= Czech units of measurement =

Units of measurement used in Czechia

A number of locally-specific units of measurement were used in the Czech lands to measure length, area, capacity and so on. In 1876, the metric system was made compulsory; however, local measurements and old Viennese measurements weren't still in use.

==Local units during the first half of the 20th century==

===Length===

1 látro was equal to 1.917 m.

====Bohemia====

There were units specific to Bohemia.

1 stopa ( or střevíc) = 0.296 m

1 sáh = 1.778 m

1 míle = 7.003 km.

====Prague====

In Prague, one loket was equal to 0.593 m. The stopa was equal to 0.2965 m.

====Moravia====

As in Bohemia and Prague, there were specific local units used in Moravia.

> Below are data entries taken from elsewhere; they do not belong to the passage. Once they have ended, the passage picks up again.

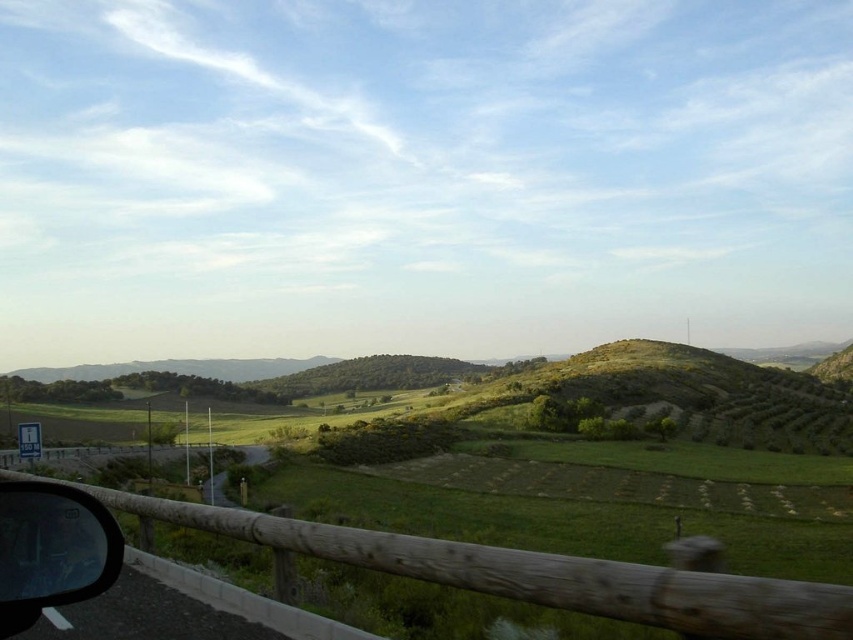 Question: Is wooden at lower center positioned at the back of transparent glass car window at lower left?

Choices:
 (A) no
 (B) yes

Answer: (B)

Question: Among these points, which one is nearest to the camera?

Choices:
 (A) (602, 570)
 (B) (77, 536)

Answer: (B)

Question: Is wooden at lower center bigger than transparent glass car window at lower left?

Choices:
 (A) yes
 (B) no

Answer: (A)

Question: Which point is farther to the camera?

Choices:
 (A) (791, 634)
 (B) (82, 544)

Answer: (B)

Question: Which point is farther to the camera?

Choices:
 (A) (738, 621)
 (B) (76, 566)

Answer: (A)

Question: Does wooden at lower center have a larger size compared to transparent glass car window at lower left?

Choices:
 (A) yes
 (B) no

Answer: (A) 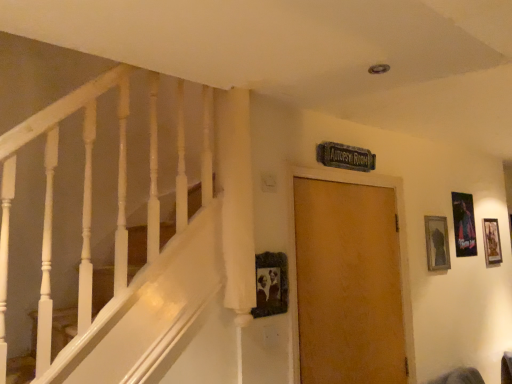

1 stopa (or střevíc) = 0.284 m

1 loket = 0.594 m.

====Silesia====

Similar to the other three parts of the country, local measurements were in use in Silesia.

1 loket = 0.579 m

1 míle = 6.483 km

1 stopa = 0.2895 m.

===Area===

====Bohemia====

In Bohemia, one měřice was equal to 1999 m^{2}. 1 korec (also known as the strych or the míra) was equal to 2878 m^{2}.

1 jitro = 2 korec

1 lán = 60 korec.

===Capacity===

Several different units were used to measure capacity. One Moravian měřice was equal to 70.6 L. One korec (or one strych) was equal to 93.592 L.